In 1997, the colony of Hong Kong was retroceded to China, leading to the creation of the Hong Kong Special Administrative Region. Under the jointly agreed upon Hong Kong Basic Law, the Hong Kong SAR would maintain its autonomy for 50 years until 2047, after which point, the region would assume full control by China. Hong Kong's autonomy, and its end in 2047, has created contention between those who support the Chinese government, and those who do not. A particular source of contention in recent years is with the structure of the Hong Kong government, where the Chief Executive is appointed by the Chinese government while local elections are held directly.

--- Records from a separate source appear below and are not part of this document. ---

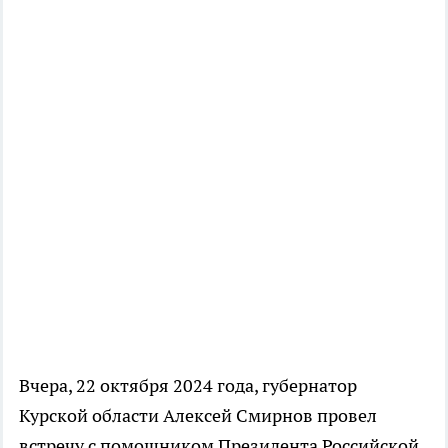
Вчера, 22 октября 2024 года, губернатор
Курской области Алексей Смирнов провел
встречу с помощником Президента Российской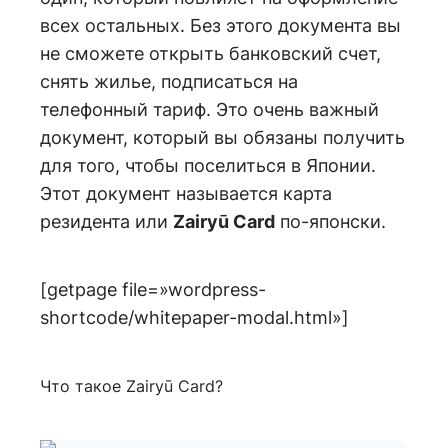
всех остальных. Без этого документа вы
не сможете открыть банковский счет,
снять жилье, подписаться на
телефонный тариф. Это очень важный
документ, который вы обязаны получить
для того, чтобы поселиться в Японии.
Этот документ называется карта
резидента или
Zairyū Card
по-японски.
[getpage file=»wordpress-
shortcode/whitepaper-modal.html»]
Что такое Zairyū Card?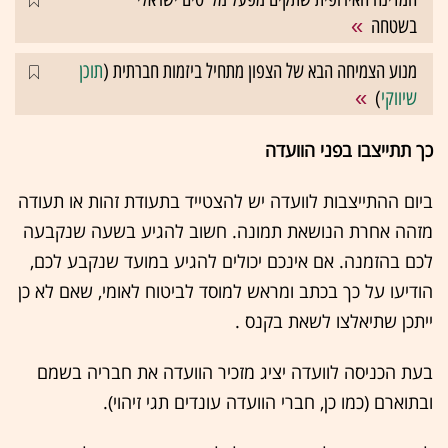
בשטחה
מנוע הצמיחה הבא של הצפון מתחיל ביזמות חברתית (
תוכן
שיווקי
)
כך תתייצבו בפני הוועדה
ביום ההתייצבות לוועדה יש להצטייד בתעודת זהות או תעודה
מזהה אחרת הנושאת תמונה. חשוב להגיע בשעה שנקבעה
לכם בהזמנה. אם אינכם יכולים להגיע במועד שנקבע לכם,
הודיעו על כך בכתב ומראש למוסד לביטוח לאומי, שאם לא כן
ייתכן שתיאלצו לשאת בקנס .
בעת הכניסה לוועדה יציג מזכיר הוועדה את חבריה בשמם
ובתוארם (כמו כן, חברי הוועדה עונדים תגי זיהוי).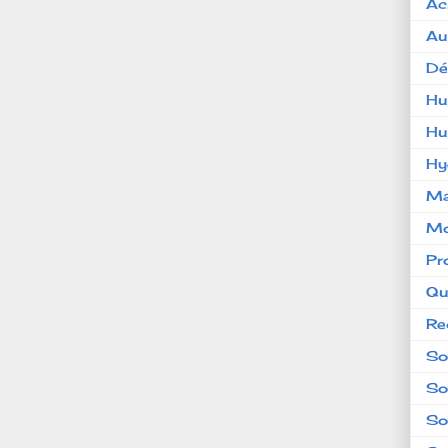
Ac
Au
Dé
Hu
Hu
Hy
Ma
Mo
Pr
Qu
Re
So
So
So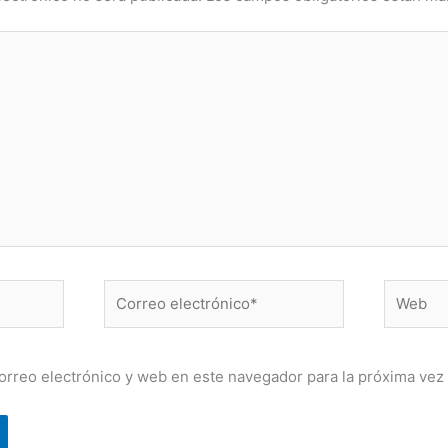
Correo
Web
electrónico*
orreo electrónico y web en este navegador para la próxima vez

In 2019, the Hong Kong extradition bill was proposed, which sparked protests throughout Hong Kong. During the protests which followed, the pro-democracy camp gained general support alongside the Hong Kong independence movement to a small extent as well. Many of the anti-governmental groups supported localism and universal suffrage in all Hong Kong elections. In May 2020, the National People's Congress of China passed a decision concerning Hong Kong national security legislation, whereby "secession" and "subversion" were made illegal. This move has meant that pro-independence calls are now illegal by the new decision, although some still do call for independence despite the changes to the law. In Hong Kong, the pro-democracy camp enjoys general support, though the passing of the decision by the NPC has made protesting and the organization of protests more difficult.

===Macau===

The Macau independence movement is the political movement that advocates for the independence of Macau from China. Despite receiving little attention within Macau, the issue was raised in the Legislative Assembly of Macau following the Hong Kong Legislative Council oath-taking controversy. In 2017, several Chinese media outlets warned against discussion of Macau independence, fearing that speculation would lead to further action.
The Swedish magazine The Perspective speculated that the relative lack of independence sentiment in Macau stems from the SAR's reliance on gaming and tourism revenue from the mainland. Macau is currently one of the richest regions in the world, and its wealth is derived almost entirely from gambling, which is illegal in mainland China.

=== Tibet ===

After the failed Tibetan uprising, some Tibetans followed the Dalai Lama into India, establishing a government-in-exile called the Central Tibetan Administration.

The movement is no longer supported by the 14th Dalai Lama who, although having advocated it from 1961 to the late 1970s, proposed a sort of high-level autonomy in a speech in Strasbourg in 1988, and has since then restricted his position to either autonomy for the Tibetan people in the Tibet Autonomous Region within China, or extending the area of the autonomy to include parts of neighboring Chinese provinces inhabited by Tibetans.

=== Xinjiang ===

Several armed insurgency groups are fighting the Chinese government in Xinjiang, namely, the Turkestan Islamic Party and the East Turkestan Liberation Organization, which some people consider to be associated with Al-Qaeda and the Islamic State.